We are taught to live with hope and with integrity in uncertain times.  Earlier in this chapter, Jesus told the disciples not to be distracted from the task at hand by “wars and rumours of wars”.  In today’s lesson, Jesus tells us to “Keep awake”.  The opportunities for service in uncertain times are immense.  Don’t worry about the future, but wake up, and make a difference in the present. 

We are taught that God’s future is a future of hope, peace, and wholeness for all people.  Isaiah’s great vision of peace in our lesson has been an inspiration for many people.  Swords are beaten to ploughshares.  Spears become pruning hooks.  Weapons of death become tools for life. 

This vision inspired a statue which greets visitors to the United Nations building in New York.  A gift to the UN from the former Soviet Union, the statue shows a large, muscular bloke (possibly even one of Karl Marx’s “workers of the world”) making a good job of beating a rather menacing-looking sword into quite a useful-looking plough.

This vision also inspired the great Scots paraphrase which we’ll sing following this sermon:

No strife shall rage, nor hostile feuds
disturb those peaceful years;
to ploughshares nations beat their swords,
to pruning-hooks their spears.

No longer hosts encountering hosts
shall crowds of slain deplore;
they hang the trumpet in the hall
pursuing war no more.

Swords are beaten to ploughshares.  Spears become pruning hooks.  Weapons of death become tools for life. 
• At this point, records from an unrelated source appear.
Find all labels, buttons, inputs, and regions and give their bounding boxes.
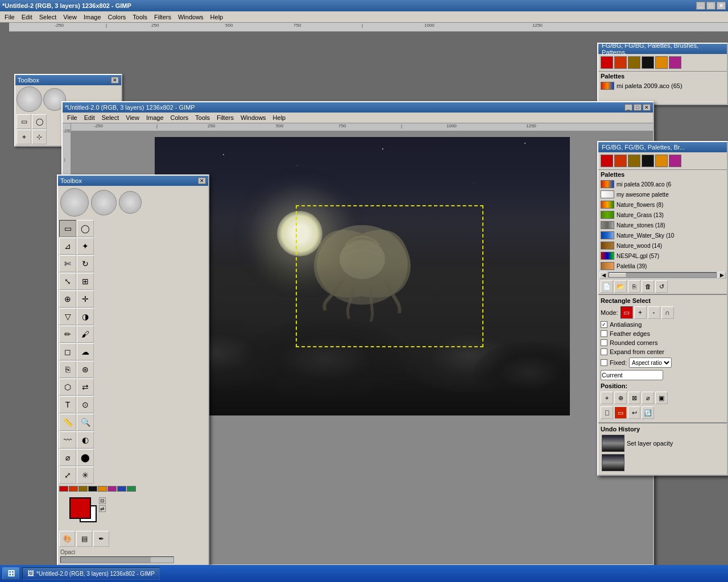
close-btn-bg[interactable]: ✕ — [717, 2, 726, 10]
tool-perspective[interactable]: ⬡ — [59, 379, 76, 396]
mode-intersect[interactable]: ∩ — [661, 306, 674, 319]
rounded-checkbox[interactable] — [601, 339, 607, 346]
swatch-3[interactable] — [78, 486, 88, 492]
palette-item-4[interactable]: Nature_Grass (13) — [598, 210, 727, 220]
palette-item-6[interactable]: Nature_Water_Sky (10 — [598, 230, 727, 240]
tool-ellipse[interactable]: ◯ — [77, 220, 94, 237]
start-button[interactable]: ⊞ — [2, 567, 20, 580]
fixed-checkbox[interactable] — [601, 359, 607, 366]
menu-select-bg[interactable]: Select — [36, 13, 60, 22]
mode-add[interactable]: + — [634, 306, 647, 319]
image-maximize-btn[interactable]: □ — [634, 104, 642, 111]
refresh-palette-btn[interactable]: ↺ — [655, 280, 668, 293]
undo-item-1[interactable]: Set layer opacity — [601, 434, 725, 453]
swap-colors-btn[interactable]: ⇌ — [99, 505, 106, 512]
tool-clone[interactable]: ⎘ — [59, 361, 76, 378]
minimize-btn-bg[interactable]: _ — [696, 2, 705, 10]
tool-crop[interactable]: ✄ — [59, 255, 76, 272]
tool-rect-select[interactable]: ▭ — [59, 220, 76, 237]
menu-edit-bg[interactable]: Edit — [18, 13, 36, 22]
palette-item-2[interactable]: my awesome palette — [598, 189, 727, 199]
image-close-btn[interactable]: ✕ — [643, 104, 651, 111]
img-menu-tools[interactable]: Tools — [192, 113, 213, 122]
tool-pencil[interactable]: ✏ — [59, 326, 76, 343]
pos-btn-5[interactable]: ▣ — [655, 392, 668, 404]
img-menu-select[interactable]: Select — [98, 113, 123, 122]
current-input[interactable] — [601, 370, 663, 380]
tool-rotate[interactable]: ↻ — [77, 255, 94, 272]
scroll-right-palette[interactable]: ▶ — [718, 272, 726, 278]
toolbox-close-fg[interactable]: ✕ — [198, 177, 206, 184]
tool-ellipse-bg[interactable]: ◯ — [32, 114, 47, 129]
menu-file-bg[interactable]: File — [1, 13, 18, 22]
tool-transform[interactable]: ⤢ — [59, 467, 76, 484]
tool-lasso-bg[interactable]: ⌖ — [16, 130, 31, 144]
menu-view-bg[interactable]: View — [60, 13, 80, 22]
fixed-dropdown[interactable]: Aspect ratio — [629, 357, 672, 368]
menu-colors-bg[interactable]: Colors — [105, 13, 130, 22]
default-colors-btn[interactable]: ⊟ — [99, 497, 106, 504]
feather-checkbox[interactable] — [601, 330, 607, 337]
menu-windows-bg[interactable]: Windows — [175, 13, 207, 22]
tool-scale[interactable]: ⤡ — [59, 273, 76, 290]
pos-btn-8[interactable]: ↩ — [628, 406, 640, 419]
scrollbar-thumb[interactable] — [609, 273, 626, 277]
tool-heal[interactable]: ⊛ — [77, 361, 94, 378]
tool-smudge[interactable]: 〰 — [59, 431, 76, 448]
panel-fg-swatch-4[interactable] — [642, 155, 654, 167]
tool-color-picker[interactable]: ⊙ — [77, 396, 94, 413]
pos-btn-4[interactable]: ⌀ — [642, 392, 654, 404]
tool-script[interactable]: ✳ — [77, 467, 94, 484]
palette-item-3[interactable]: Nature_flowers (8) — [598, 199, 727, 210]
tool-bucket[interactable]: ▽ — [59, 308, 76, 325]
img-menu-windows[interactable]: Windows — [237, 113, 270, 122]
swatch-8[interactable] — [127, 486, 136, 492]
img-menu-file[interactable]: File — [64, 113, 81, 122]
tool-eraser[interactable]: ◻ — [59, 343, 76, 360]
swatch-6[interactable] — [107, 486, 117, 492]
img-menu-help[interactable]: Help — [270, 113, 289, 122]
panel-bg-swatch-3[interactable] — [628, 56, 640, 69]
img-menu-edit[interactable]: Edit — [81, 113, 98, 122]
scrollbar-track[interactable] — [609, 272, 717, 278]
panel-fg-swatch-1[interactable] — [601, 155, 613, 167]
img-menu-filters[interactable]: Filters — [213, 113, 237, 122]
duplicate-palette-btn[interactable]: ⎘ — [628, 280, 640, 293]
img-menu-image[interactable]: Image — [143, 113, 167, 122]
image-minimize-btn[interactable]: _ — [624, 104, 632, 111]
panel-fg-swatch-6[interactable] — [669, 155, 681, 167]
main-image[interactable] — [155, 137, 570, 415]
img-menu-view[interactable]: View — [122, 113, 143, 122]
palette-item-9[interactable]: Paletila (39) — [598, 261, 727, 271]
tool-paintbrush[interactable]: 🖌 — [77, 326, 94, 343]
tool-free-select[interactable]: ⊿ — [59, 238, 76, 255]
new-palette-btn[interactable]: 📄 — [601, 280, 613, 293]
swatch-1[interactable] — [59, 486, 68, 492]
tool-airbrush[interactable]: ☁ — [77, 343, 94, 360]
img-menu-colors[interactable]: Colors — [167, 113, 192, 122]
tool-move[interactable]: ✛ — [77, 290, 94, 307]
panel-bg-swatch-5[interactable] — [655, 56, 668, 69]
panel-bg-swatch-2[interactable] — [614, 56, 627, 69]
brush-icon[interactable]: ✒ — [93, 531, 109, 547]
tool-text[interactable]: T — [59, 396, 76, 413]
toolbox-close-bg[interactable]: ✕ — [111, 77, 119, 84]
pos-btn-3[interactable]: ⊠ — [628, 392, 640, 404]
opacity-slider[interactable] — [60, 556, 174, 563]
pos-btn-6[interactable]: ⎕ — [601, 406, 613, 419]
palette-item-1[interactable]: mi paleta 2009.aco (6 — [598, 179, 727, 189]
swatch-4[interactable] — [88, 486, 97, 492]
palette-list[interactable]: mi paleta 2009.aco (6 my awesome palette… — [598, 179, 727, 271]
panel-bg-swatch-4[interactable] — [642, 56, 654, 69]
undo-item-2[interactable] — [601, 453, 725, 472]
menu-filters-bg[interactable]: Filters — [151, 13, 175, 22]
mode-replace[interactable]: ▭ — [621, 306, 633, 319]
fg-color-box[interactable] — [69, 497, 91, 519]
tool-shear[interactable]: ⊞ — [77, 273, 94, 290]
tool-zoom[interactable]: 🔍 — [77, 414, 94, 431]
menu-image-bg[interactable]: Image — [80, 13, 105, 22]
swatch-7[interactable] — [117, 486, 126, 492]
pos-btn-7[interactable]: ▭ — [614, 406, 627, 419]
tool-rect-select-bg[interactable]: ▭ — [16, 114, 31, 129]
delete-palette-btn[interactable]: 🗑 — [642, 280, 654, 293]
This image of radical wholeness is the message of hope in God’s future which we are called to proclaim as we begin Advent, not some eccentric message that is obsessed with ascribing hidden meanings – almost occult meanings - to world events.  Both in our lesson from the Hebrew Scriptures and from the gospel, there is an equally strong message that the best days of our world are ahead of us, not behind us.

In Advent, as we prepare once again to share the good news of Christ’s birth in our midst, and in the midst of “the hopes and fears of all the years”, we share a word of hope with our community and with our world.  The best days of our world are ahead of us, not behind us.

May we be alert and awake as we do so:
·         alert to the dangers of corrupting our word of hope into a word of fear,
·         awake to the possibilities of God’s grace breaking in to our world in unexpected times and unexpected places.